Die Frage jedoch, ob ein Arbeiterstaat überhaupt Abkommen mit imperialistischen, darunter auch faschistischen, Staaten schließen darf, und wenn ja, unter welchen Bedingungen, diese Frage hat heute, wenn man sie abstrakt stellt, jegliche Bedeutung verloren. Es geht nicht um einen Arbeiterstaat im Allgemeinen, sondern um einen degenerierten und verfaulenden Arbeiterstaat. Die Natur eines Abkommens, sein Ziel und seine Grenzen, hängen unmittelbar davon ab, wer das Abkommen eingeht. Die Regierung Lenins war gezwungen, in Brest-Litowsk mit den Hohenzollern ein zeitlich begrenztes Abkommen zu schließen – zur Rettung der Revolution. Die Regierung Stalins kann Verträge nur im Interesse der herrschenden Kreml-Clique und zum Schaden der Interessen des internationalen Proletariats unterzeichnen. Die Abkommen des Kreml mit den,»Demokratien« bedeuteten für die entsprechenden Sektionen der Komintern Verzicht auf Klassenkampf, Erdrosseln revolutionärer Organisationen, Unterstützung des Sozialpatriotismus und, als Resultat, den Zusammenbruch der spanischen Revolution und die Sabotage des Klassenkampfs des französischen Proletariats. Das Abkommen mit Tschiang Kai-schek bedeutete die sofortige Liquidierung der revolutionären Bauernbewegung, den Verzicht auf die letzten Reste an Selbständigkeit der Kommunistischen Partei, die offizielle Ersetzung des Marxismus durch die Lehre Sun Yat-Sens. Das Teilabkommen mit Polen bedeutete die Zerstörung der polnischen kommunistischen Partei und die Beseitigung ihrer Führung. Jedes Abkommen der Kreml-Clique mit einer ausländischen Bourgeoisie richtet sich sofort sowohl gegen das Proletariat des Landes, mit dem der Vertrag geschlossen wird, wie gegen das Proletariat der UdSSR. Die bonapartistische Kreml-Bande kann nur noch überleben, indem sie, wo sie nur kann, das Proletariat schwächt, demoralisiert und unterdrückt.

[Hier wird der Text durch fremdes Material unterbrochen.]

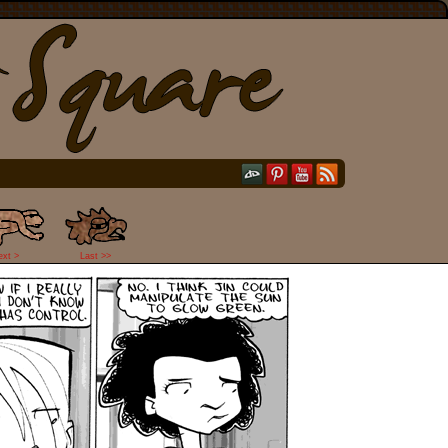
ext >
Last >>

In Großbritannien propagiert die Komintern gegenwärtig die Bildung einer »Volksfront« unter Einschluss der Liberalen. Auf den ersten Blick erscheint diese Politik völlig unverständlich. Die Labour Party ist eine mächtige Organisation. Man kann leicht verstehen, wenn die sozialpatriotische Komintern sich um Annäherung bemüht. Dagegen stellen die Liberalen eine völlig kompromittierte und politisch zweitrangige Größe dar.

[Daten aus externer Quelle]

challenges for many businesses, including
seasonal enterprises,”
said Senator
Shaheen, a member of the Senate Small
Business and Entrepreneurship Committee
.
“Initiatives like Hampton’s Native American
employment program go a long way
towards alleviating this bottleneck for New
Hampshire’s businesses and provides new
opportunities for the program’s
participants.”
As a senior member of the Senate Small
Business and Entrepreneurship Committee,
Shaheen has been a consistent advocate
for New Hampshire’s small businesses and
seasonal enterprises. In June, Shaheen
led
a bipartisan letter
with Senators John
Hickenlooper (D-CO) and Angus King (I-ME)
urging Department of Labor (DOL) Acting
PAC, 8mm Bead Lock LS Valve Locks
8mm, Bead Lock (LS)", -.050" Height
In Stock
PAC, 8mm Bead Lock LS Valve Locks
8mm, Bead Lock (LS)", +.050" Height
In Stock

Außerdem sind sie in mehrere Gruppen gespalten. Im Kampf um politischen Einfluss weist Labour natürlich jeden Gedanken an einen Block mit den Liberalen zurück, weil sie sich nicht mit Wundbrand infizieren wollten. Sie wehren sich – durch Ausschlüsse – ziemlich energisch gegen die Idee einer »Volksfront«. Warum beschränkt sich dann die Komintern nicht darauf, für eine Zusammenarbeit mit Labour zu kämpfen? Warum fordert sie stattdessen unablässig den Einschluss der liberalen Schatten der Vergangenheit in die Einheitsfront? Des Rätsels Lösung liegt darin, dass die Politik der Labour Party dem Kreml viel zu radikal ist. Ein Bündnis der Kommunisten mit den Labour-Leuten könnte eine antiimperialistische Tönung annehmen und würde damit eine Annäherung zwischen Moskau und London erschweren. Die Beteiligung der Liberalen an einer »Volksfront« bedeutete direkte und unmittelbare Zensur der Politik der Labour Party durch den Imperialismus. Unter dem Deckmantel dieser Zensur könnte Stalin dem britischen Imperialismus alle notwendigen Dienste erweisen.

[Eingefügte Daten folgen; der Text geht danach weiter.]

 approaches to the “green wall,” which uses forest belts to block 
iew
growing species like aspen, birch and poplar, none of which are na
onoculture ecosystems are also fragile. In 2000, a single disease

Der Grundzug von Stalins internationaler Politik in den letzten Jahren ist folgender: Er treibt mit der Arbeiterbewegung Handel wie mit Petroleum, Mangan und anderen Waren. Diese Feststellung ist nicht die Spur übertrieben. Stalin betrachtet die Sektionen der Komintern in den verschiedenen Ländern und den Befreiungskampf der unterdrückten Völker als Wechselgeld im Handel mit imperialistischen Mächten. Braucht er die Hilfe Frankreichs, unterwirft er das französische Proletariat der Radikalen-Bourgeoisie. Muss er China gegen Japan unterstützen, unterwirft er das chinesische Proletariat der Kuomintang. Wie würde er im Falle eines Abkommens mit Hitler handeln? Hitler ist zweifellos auf Stalins Hilfe bei der Vernichtung der deutschen Kommunistischen Partei nicht in besonderem Maß angewiesen. Deren Bedeutungslosigkeit ist ja schon durch ihre gesamte bisherige Politik gesichert. Aber es ist sehr wahrscheinlich, dass Stalin einwilligen würde, jegliche Unterstützung der illegalen Arbeit in Deutschland einzustellen. Das ist eines der kleinsten Zugeständnisse, das er machen müsste, und er würde es recht gern tun. Man sollte zudem annehmen, dass diese geräuschvolle, hysterische und hohle Kampagne »gegen den Faschismus«, die die Komintern in den letzten Jahren führte, klammheimlich eingestellt wird. Es ist bemerkenswert, dass am 20. Februar, als unsere amerikanische Sektion beträchtliche Arbeitermassen zum Kampf gegen die amerikanischen Nazis mobilisierte, die Stalinisten es glattweg ablehnten, an dieser Gegendemonstration, die landesweit Widerhall fand, teilzunehmen; sie unternahmen alles in ihren Kräften Stehende, um deren Bedeutung herunterzuspielen und damit den amerikanischen Gesinnungsgenossen Hitlers zu helfen. Was liegt dieser wahrhaft verräterischen Politik zugrunde? Ist es nur konservative Borniertheit und der Hass gegen die Vierte Internationale? Oder ist es doch etwas Neues, zum Beispiel die jüngste Instruktion Moskaus, die den Herren »Antifaschisten« empfiehlt, sich einen Maulkorb anzulegen, um die Verhandlungen zwischen den Diplomaten Moskaus und Berlins nicht zu stören? Diese Annahme ist nicht so weit hergeholt. Die nahe Zukunft wird es zeigen.

Mit Sicherheit kann man eines sagen. Das Abkommen zwischen Stalin und Hitler würde nichts Wesentliches an der konterrevolutionären Funktion der Kreml-Oligarchie ändern. Es würde diese Funktion nur bloßlegen, würde sie offenkundiger machen und den Zusammenbruch von Illusionen und Verfälschungen beschleunigen. Unsere politische Aufgabe besteht nicht darin, Stalin vor der Umarmung Hitlers zu »bewahren«, sondern darin, beide zu stürzen.